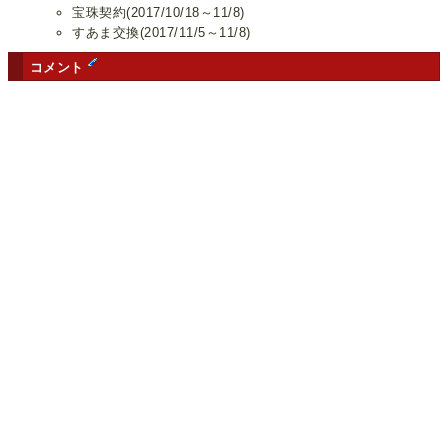
宝珠契約(2017/10/18～11/8)
すあま交換(2017/11/5～11/8)
コメント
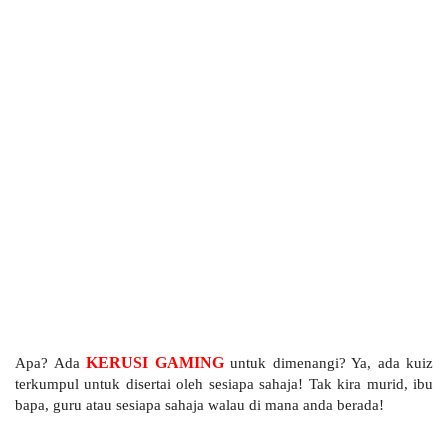
Apa? Ada
KERUSI GAMING
untuk dimenangi? Ya, ada kuiz
terkumpul untuk disertai oleh sesiapa sahaja! Tak kira murid, ibu
bapa, guru atau sesiapa sahaja walau di mana anda berada!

==================================================

ASSIGNMENT: The records above need to be printed in full and exactly, without any of the pictures.

SOLUTION BELOW:
宝珠契約(2017/10/18～11/8)
すあま交換(2017/11/5～11/8)
コメント
Apa? Ada
KERUSI GAMING
untuk dimenangi? Ya, ada kuiz
terkumpul untuk disertai oleh sesiapa sahaja! Tak kira murid, ibu
bapa, guru atau sesiapa sahaja walau di mana anda berada!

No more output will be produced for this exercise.